I suppose the answer to that begins with a dream or promise I made to myself in the seventh grade. I really was a kid made out of indelible American hope, watching the short-lived, but profoundly influential (pretty much only in my world) television show, Class of ’96.
Just look at that opening! You can probably tell that this overly-sentimental series was a little bit like 90210 Dead Poet’s Society. But for a kid who didn’t know anyone who’d actually gone to college, it made academia mean something–a quest, a thrill, a life-long pursuit of some vague, valuable, transcendent thing. It was a thing I wanted, sitting there cross-legged at the glass coffee table with a t.v. dinner and faded K-mart jeans, hole in the knee. I remember looking around and realizing that my folks, my tribe, if you will–parents and aunts and uncles and nanas and kin stretching as far back as I could see–well, they were all workers, not thinkers. Painting houses and punching time cards and ignoring, for the most part, things like poetry and politics. Then, once a week, my family and my circumstances would come into a sharp contrast with the lovely Ivy League smiles of the class of 1996, Havenhurst University.
I didn’t know how difficult it would be, but I was going to be one of them – one of those interesting, cultured, extraordinary professors I saw on my T.V. That dream has changed a lot since my first nebulous ideas about what being an academic and intellectual means. But truly, my desire to think about the world critically and compassionately and earn the right to do that thinking publicly in order to advocate for working poor, women, people of color. . .that still drives me today as I teach and research.
What is most important to you?
Sounds kinda cheesy, but my daughters and partner, my sister and parents–they and my relationships with them, the time I spend knowing them well–are the most important priorities to me.
Second would probably be pizza. 😉
Do you have any special interests/hobbies?

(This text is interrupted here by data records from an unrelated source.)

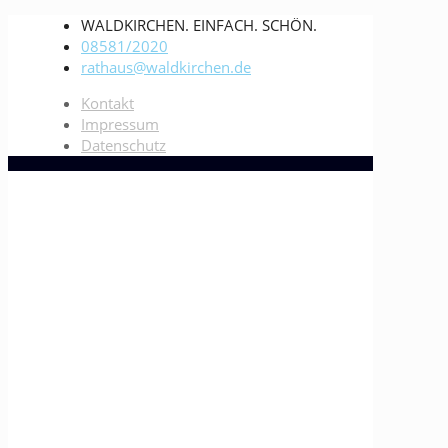
WALDKIRCHEN. EINFACH. SCHÖN.
08581/2020
rathaus@waldkirchen.de
Kontakt
Impressum
Datenschutz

In my very, very, very limited Moe time (as I call it) I can be found driving to photograph Planned Parenthood clinics, tending to my small urban garden, refinishing Goodwill furniture, or writing creative non-fiction and making killer playlists on my patio (so hip!). Though I miss my home in California, I really love my new home here in Muncie, too and believe in local activism and community engagement. One of my most fulfilling hobbies is using my design, writing, and social media knowledge to produce work for non-profit and citizen activist groups.
Because I believe in public education very deeply, I have put a lot of energy into advocating for Muncie Community School District, which is struggling against state and local funding issues. I have a long history of in-the-streets activism as well and try to show up for women’s marches, BLM demonstrations, and trans and queer advocacy. Because I worked for many years on Equality California’s campaign for marriage rights and currently research the importance of social justice rhetorics, I understand and have seen how crucial it is to make advocacy a hobby.